Ultima annotazione – tra le decine che avrei potuto fare, ma che evito per rispetto della sintesi blogghesca – l’ultima sala: gli arazzi; enormi, imponenti e affascinanti; la luce particolare dei dipinti viene subito notata: e ti pareva, i grandi si riconoscono da lontano e sono così dentro la nostra testa che appena ne vedi uno, o traccia di uno di loro, non puoi accostarlo al suo nome: Rubens; sì, gli arazzi – restaurati, a causa di danni subiti da incendi – sono eseguiti su cartoni-bozze a firma del maestro fiammingo; ci soffermiamo su quello dell’Ultima Cena, dove, Paola ci fa notare che a differenza di tutte le altre innumerevoli rappresentazioni, questa è pensata e dipinta in un “set” diverso: in una chiesa! E anche il cane che morde l’osso sotto l’Iscariota – l’unico a non essere investito della luce immanente del Cristo – lascia a bocca aperta: simbolo di fedeltà certo, ma mi riporta tanto a quel cerbero di dantesca memoria…
L’Ultima Cena, l’ultima sala, l’ultima descrizione di Paola e un ultimo sguardo a riavvolgere il nastro della visita: la consiglio vivamente – nonostante il costo se lo fate a prezzo pieno – perché custodisce pezzi di rara bellezza e sicuro interesse, oltre al fatto che forse avrete la fortuna di essere accompagnati da Paola o da un’altra guida alla sua altezza, competente, preparata, ma sicuramente appassionata dal suo lavoro. Ed è per questo che lasciamo l’obolo “spontaneamente suggerito all’ingresso” e infiliamo l’uscita.
Consiglio questa visita a chi piace l’arte, a chi la vuole ammirare dal vero e a chi ha voglia di ripercorrere la storia della città attraverso la lente di stampo ecclesiastico, in una città dal passato legato a triplo filo con la marca pontificia, sebbene l’orma antico-pagana, e il fatto di essere stata e di continuare a essere un basilare crocevia di genti dall’oriente più o meno vicino, ne dipinge – è proprio il caso di dirlo – la complessità del tessuto architettonico, del patrimonio artistico, della multiformità sociale.

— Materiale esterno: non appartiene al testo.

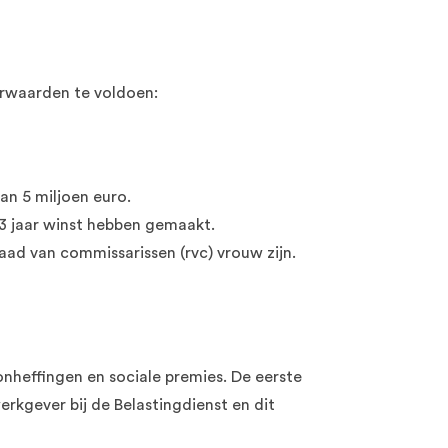
oorwaarden te voldoen:
an 5 miljoen euro.
3 jaar winst hebben gemaakt.
aad van commissarissen (rvc) vrouw zijn.
nheffingen en sociale premies. De eerste
erkgever bij de Belastingdienst en dit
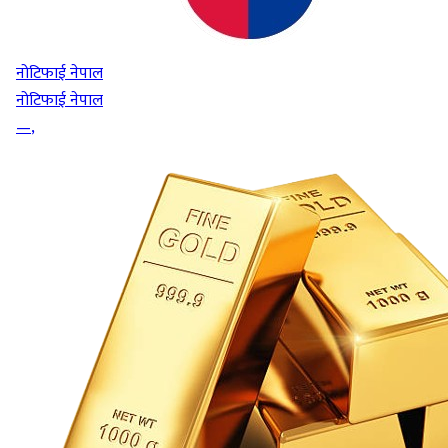
नोटिफाई नेपाल
नोटिफाई नेपाल
—
,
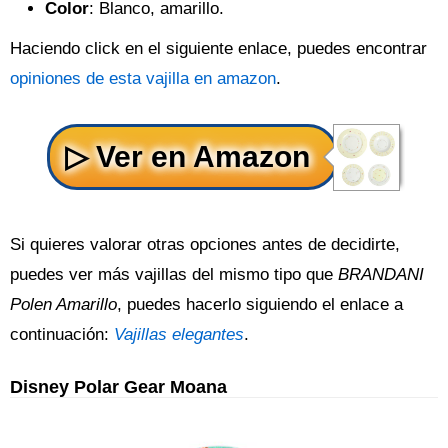
Color
: Blanco, amarillo.
Haciendo click en el siguiente enlace, puedes encontrar
opiniones de esta vajilla en amazon
.
Si quieres valorar otras opciones antes de decidirte,
puedes ver más vajillas del mismo tipo que
BRANDANI
Polen Amarillo
, puedes hacerlo siguiendo el enlace a
continuación:
Vajillas elegantes
.
Disney Polar Gear Moana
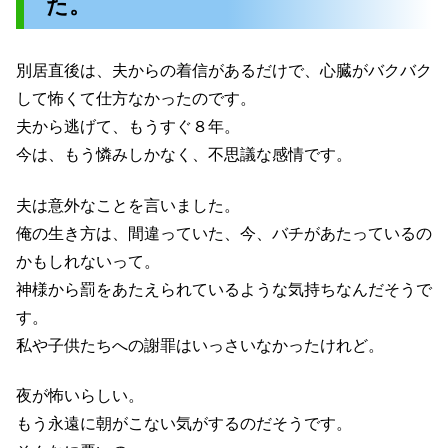
た。
別居直後は、夫からの着信があるだけで、心臓がバクバク
して怖くて仕方なかったのです。
夫から逃げて、もうすぐ８年。
今は、もう憐みしかなく、不思議な感情です。
夫は意外なことを言いました。
俺の生き方は、間違っていた、今、バチがあたっているの
かもしれないって。
神様から罰をあたえられているような気持ちなんだそうで
す。
私や子供たちへの謝罪はいっさいなかったけれど。
夜が怖いらしい。
もう永遠に朝がこない気がするのだそうです。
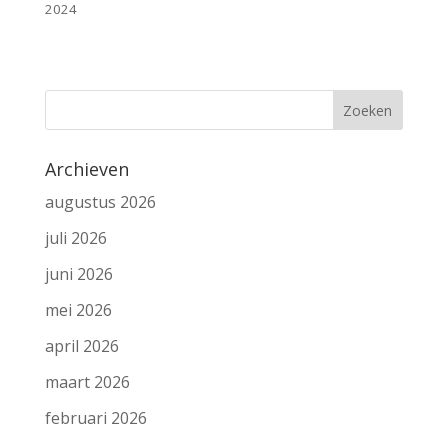
2024
Archieven
augustus 2026
juli 2026
juni 2026
mei 2026
april 2026
maart 2026
februari 2026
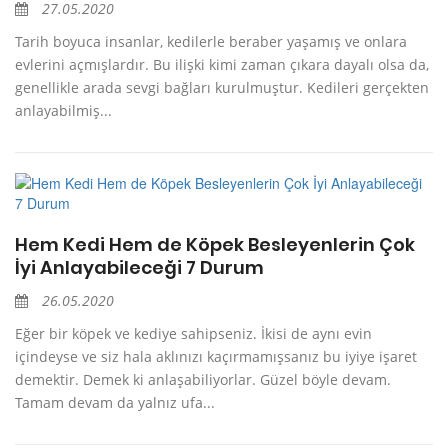
27.05.2020
Tarih boyuca insanlar, kedilerle beraber yaşamış ve onlara
evlerini açmışlardır. Bu ilişki kimi zaman çıkara dayalı olsa da,
genellikle arada sevgi bağları kurulmuştur. Kedileri gerçekten
anlayabilmiş...
Hem Kedi Hem de Köpek Besleyenlerin Çok
İyi Anlayabileceği 7 Durum
26.05.2020
Eğer bir köpek ve kediye sahipseniz. İkisi de aynı evin
içindeyse ve siz hala aklınızı kaçırmamışsanız bu iyiye işaret
demektir. Demek ki anlaşabiliyorlar. Güzel böyle devam.
Tamam devam da yalnız ufa...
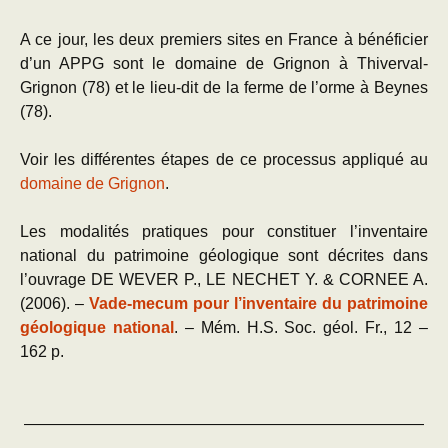
A ce jour, les deux premiers sites en France à bénéficier
d’un APPG sont le domaine de Grignon à Thiverval-
Grignon (78) et le lieu-dit de la ferme de l’orme à Beynes
(78).
Voir les différentes étapes de ce processus appliqué au
domaine de Grignon
.
Les modalités pratiques pour constituer l’inventaire
national du patrimoine géologique sont décrites dans
l’ouvrage DE WEVER P., LE NECHET Y. & CORNEE A.
(2006). –
Vade-mecum pour l’inventaire du patrimoine
géologique national
. – Mém. H.S. Soc. géol. Fr., 12 –
162 p.
—————————————————————————
—–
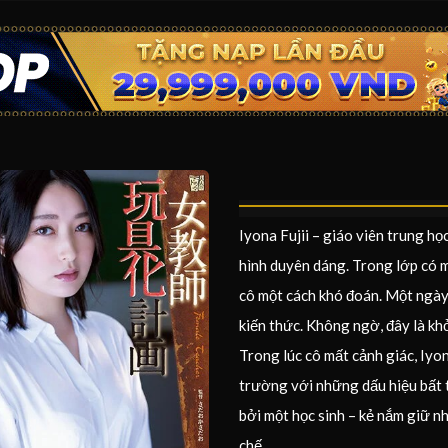
Iyona Fujii – giáo viên trung họ
hình duyên dáng. Trong lớp có 
cô một cách khó đoán. Một ngày,
kiến thức. Không ngờ, đây là kh
Trong lúc cô mất cảnh giác, Iyon
trường với những dấu hiệu bất 
bởi một học sinh – kẻ nắm giữ n
chế.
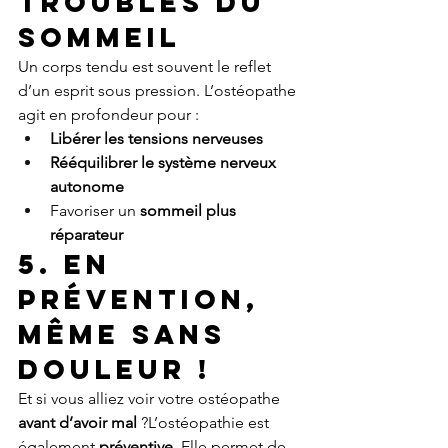
troubles du 
sommeil
Un corps tendu est souvent le reflet 
d’un esprit sous pression. L’ostéopathe 
agit en profondeur pour :
Libérer les tensions nerveuses
Rééquilibrer le système nerveux 
autonome
Favoriser un 
sommeil plus 
réparateur
5. En 
prévention, 
même sans 
douleur !
Et si vous alliez voir votre ostéopathe 
avant d’avoir mal
 ?L’ostéopathie est 
également 
préventive
. Elle permet de 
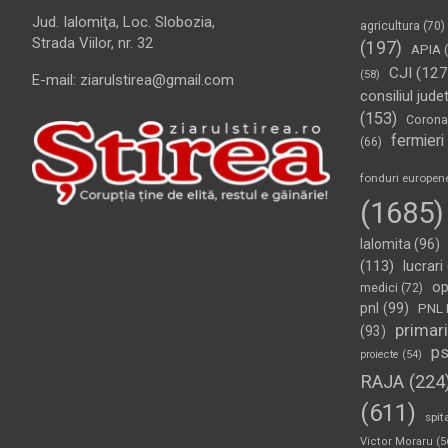
Jud. Ialomiţa, Loc. Slobozia,
agricultura
(70)
Strada Viilor, nr. 32
(197)
APIA
(
CJI
(127
(58)
E-mail: ziarulstirea@gmail.com
consiliul jude
(153)
Corona
fermieri
(66)
fonduri europen
(1685)
Ialomita
(96)
(113)
lucrari
op
medici
(72)
pnl
(99)
PNL 
primari
(93)
p
proiecte
(54)
RAJA
(224
(611)
spit
Victor Moraru
(5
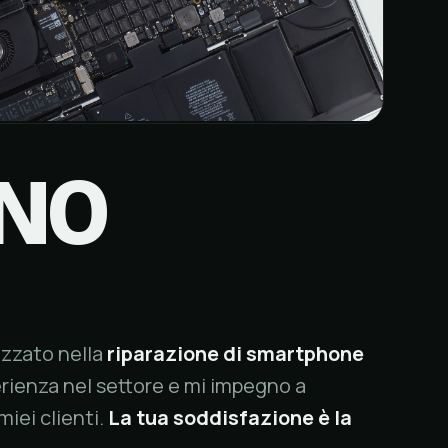
ONO
izzato nella
riparazione di smartphone
erienza nel settore e mi impegno a
 miei clienti.
La tua soddisfazione è la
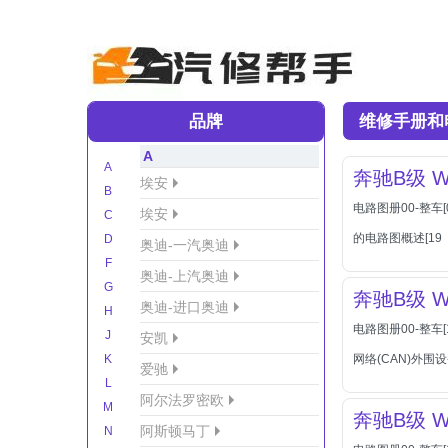
品牌
维修手册和
A
A
奔驰B级 W
埃安
B
电路图册00-整车[
埃安
C
的电路图概述[19
D
奥迪-一汽奥迪
F
奥迪-上汽奥迪
G
奔驰B级 W
奥迪-进口奥迪
H
电路图册00-整车
J
安凯
K
网络(CAN)外围
爱驰
L
阿尔法罗密欧
M
奔驰B级 W
阿斯顿马丁
N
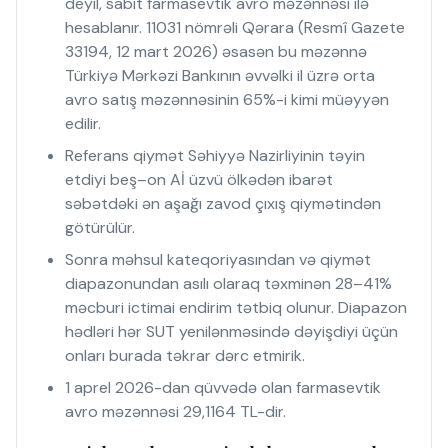
deyil, sabit farmasevtik avro məzənnəsi ilə
hesablanır. 11031 nömrəli Qərara (Resmî Gazete
33194, 12 mart 2026) əsasən bu məzənnə
Türkiyə Mərkəzi Bankının əvvəlki il üzrə orta
avro satış məzənnəsinin 65%-i kimi müəyyən
edilir.
Referans qiymət Səhiyyə Nazirliyinin təyin
etdiyi beş–on Aİ üzvü ölkədən ibarət
səbətdəki ən aşağı zavod çıxış qiymətindən
götürülür.
Sonra məhsul kateqoriyasından və qiymət
diapazonundan asılı olaraq təxminən 28–41%
məcburi ictimai endirim tətbiq olunur. Diapazon
hədləri hər SUT yenilənməsində dəyişdiyi üçün
onları burada təkrar dərc etmirik.
1 aprel 2026-dan qüvvədə olan farmasevtik
avro məzənnəsi 29,1164 TL-dir.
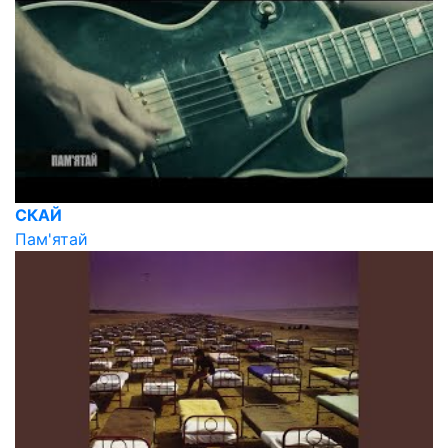
СКАЙ
Пам'ятай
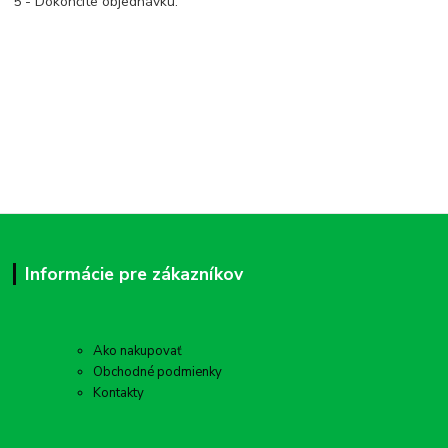
5 - Dokončite objednávku.
Informácie pre zákazníkov
Ako nakupovať
Obchodné podmienky
Kontakty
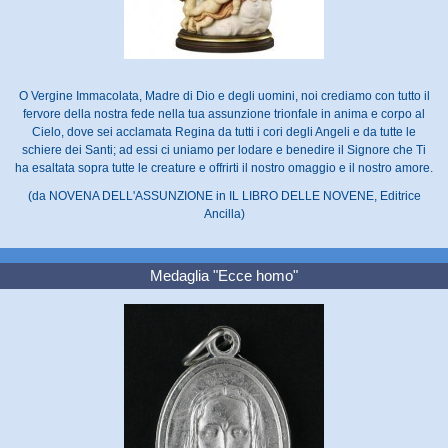
O Vergine Immacolata, Madre di Dio e degli uomini, noi crediamo con tutto il
fervore della nostra fede nella tua assunzione trionfale in anima e corpo al
Cielo, dove sei acclamata Regina da tutti i cori degli Angeli e da tutte le
schiere dei Santi; ad essi ci uniamo per lodare e benedire il Signore che Ti
ha esaltata sopra tutte le creature e offrirti il nostro omaggio e il nostro amore.
(da NOVENA DELL'ASSUNZIONE in IL LIBRO DELLE NOVENE, Editrice
Ancilla)
Medaglia "Ecce homo"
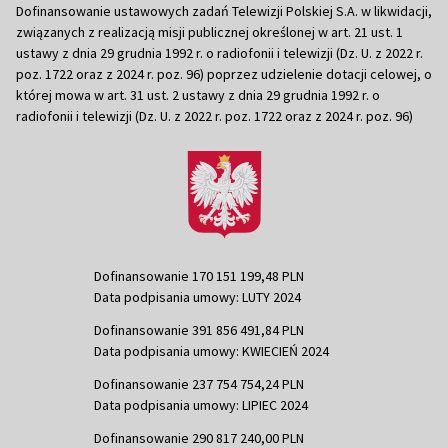
Dofinansowanie ustawowych zadań Telewizji Polskiej S.A. w likwidacji,
związanych z realizacją misji publicznej określonej w art. 21 ust. 1
ustawy z dnia 29 grudnia 1992 r. o radiofonii i telewizji (Dz. U. z 2022 r.
poz. 1722 oraz z 2024 r. poz. 96) poprzez udzielenie dotacji celowej, o
której mowa w art. 31 ust. 2 ustawy z dnia 29 grudnia 1992 r. o
radiofonii i telewizji (Dz. U. z 2022 r. poz. 1722 oraz z 2024 r. poz. 96)
Dofinansowanie 170 151 199,48 PLN
Data podpisania umowy: LUTY 2024
Dofinansowanie 391 856 491,84 PLN
Data podpisania umowy: KWIECIEŃ 2024
Dofinansowanie 237 754 754,24 PLN
Data podpisania umowy: LIPIEC 2024
Dofinansowanie 290 817 240,00 PLN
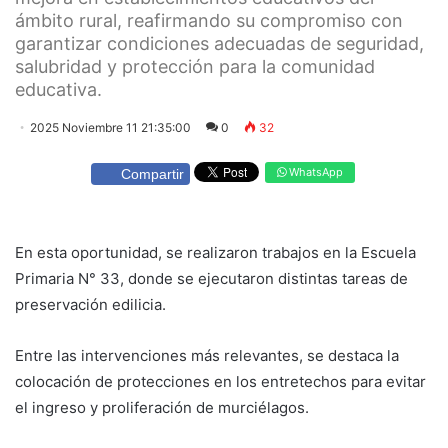
ámbito rural, reafirmando su compromiso con
garantizar condiciones adecuadas de seguridad,
salubridad y protección para la comunidad
educativa.
2025 Noviembre 11 21:35:00
0
32
WhatsApp
Compartir
En esta oportunidad, se realizaron trabajos en la Escuela
Primaria N° 33, donde se ejecutaron distintas tareas de
preservación edilicia.
Entre las intervenciones más relevantes, se destaca la
colocación de protecciones en los entretechos para evitar
el ingreso y proliferación de murciélagos.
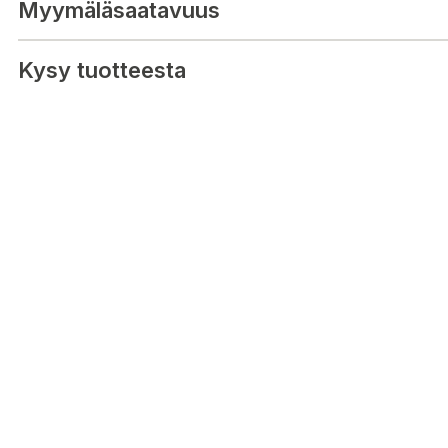
Myymäläsaatavuus
Kysy tuotteesta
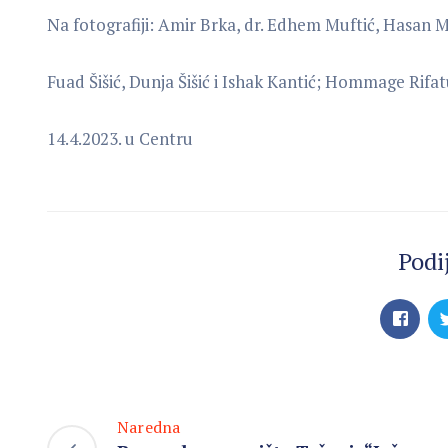
Na fotografiji: Amir Brka, dr. Edhem Muftić, Hasan 
Fuad Šišić, Dunja Šišić i Ishak Kantić; Hommage Rifat
14.4.2023. u Centru
Podij
Naredna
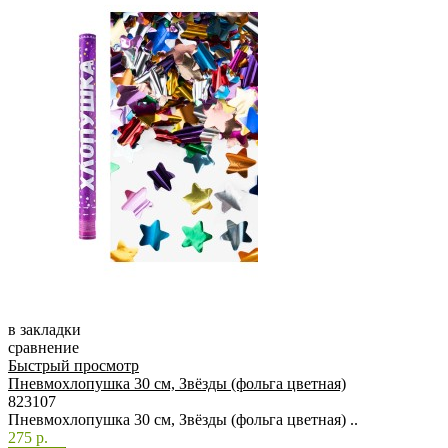
в закладки
сравнение
Быстрый просмотр
Пневмохлопушка 30 см, Звёзды (фольга цветная)
823107
Пневмохлопушка 30 см, Звёзды (фольга цветная) ..
275 р.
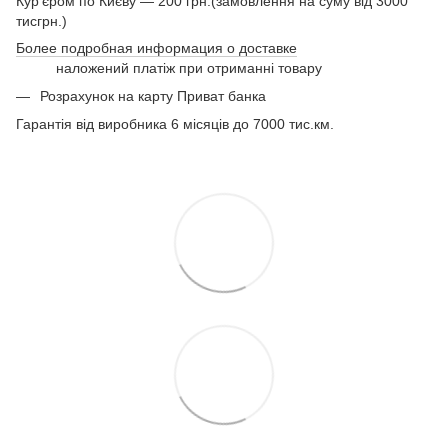
Кур'єром по Києву — 200 грн.(замовлення на суму від 3000
тисгрн.)
Более подробная информация о доставке
наложений платіж при отриманні товару
Розрахунок на карту Приват банка
Гарантія від виробника 6 місяців до 7000 тис.км.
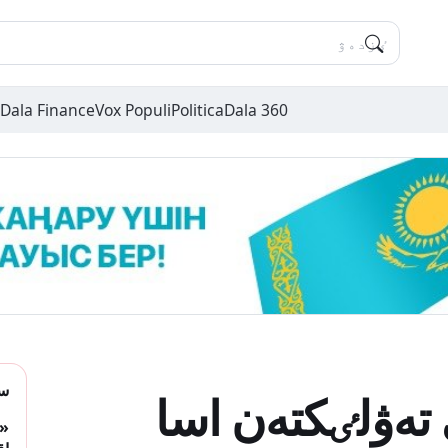
Dala Finance
Vox Populi
Politica
Dala 360
سو
 تەۋلٸكتەن اسا
«ب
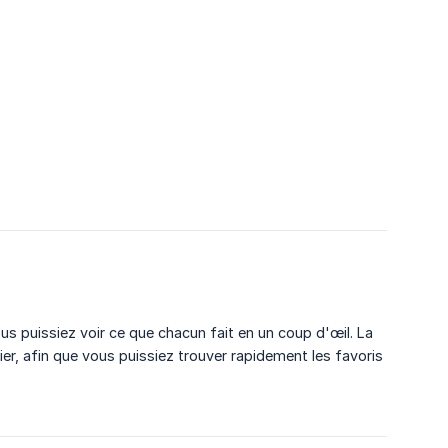
us puissiez voir ce que chacun fait en un coup d'œil. La
mier, afin que vous puissiez trouver rapidement les favoris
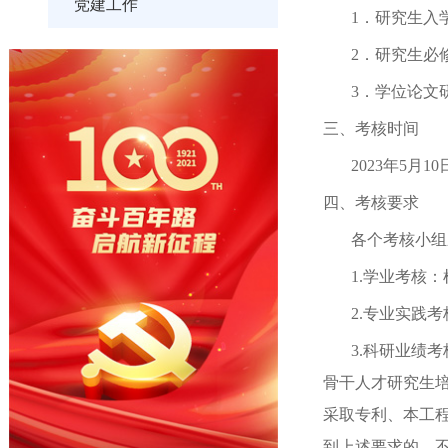
党建工作
1
．研究生入
2
．研究生必
3
．学位论文
三、考核时间
202
3
年
5
月
10
四、考核要求
各个考核小组
1.
学业考核：
2.
专业实践考
3.
科研业绩考
骨干人才研究生
采取专利、本工
到上述要求的，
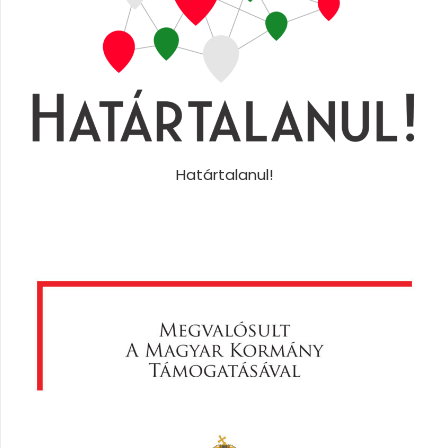
Határtalanul!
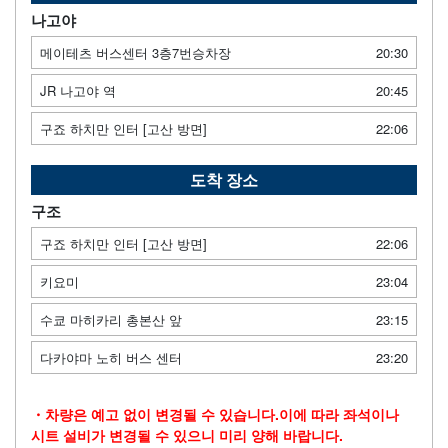
나고야
메이테츠 버스센터 3층7번승차장
20:30
JR 나고야 역
20:45
구죠 하치만 인터 [고산 방면]
22:06
도착 장소
구조
구죠 하치만 인터 [고산 방면]
22:06
키요미
23:04
수쿄 마히카리 총본산 앞
23:15
다카야마 노히 버스 센터
23:20
・차량은 예고 없이 변경될 수 있습니다.이에 따라 좌석이나
시트 설비가 변경될 수 있으니 미리 양해 바랍니다.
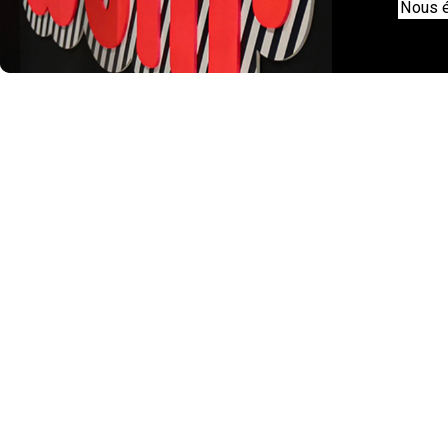
Nous é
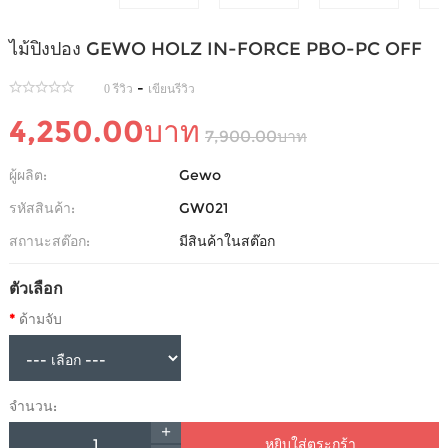
ไม้ปิงปอง GEWO HOLZ IN-FORCE PBO-PC OFF
-
0 รีวิว
เขียนรีวิว
4,250.00บาท
7,900.00บาท
ผู้ผลิต:
Gewo
รหัสสินค้า:
GW021
สถานะสต๊อก:
มีสินค้าในสต๊อก
ตัวเลือก
ด้ามจับ
จำนวน:
หยิบใส่ตระกร้า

Come multiforme è il piazzale del duomo: oramai invaso anche dai riders della domenica, da turisti armati di macchina fotografica super-professionale, obiettivi sparati sul sagrato del duomo, persone ad armeggiare con treppiedi o al cannoncino panoramico in questa splendida e affascinante città.
…e una vela che naviga dalla marina dorica verso la baia incrocia un traghetto che porta gente, merci e cultura…la vita, lo scambio di idee e culture continua sempre, incessante, ma comunque sorprendente.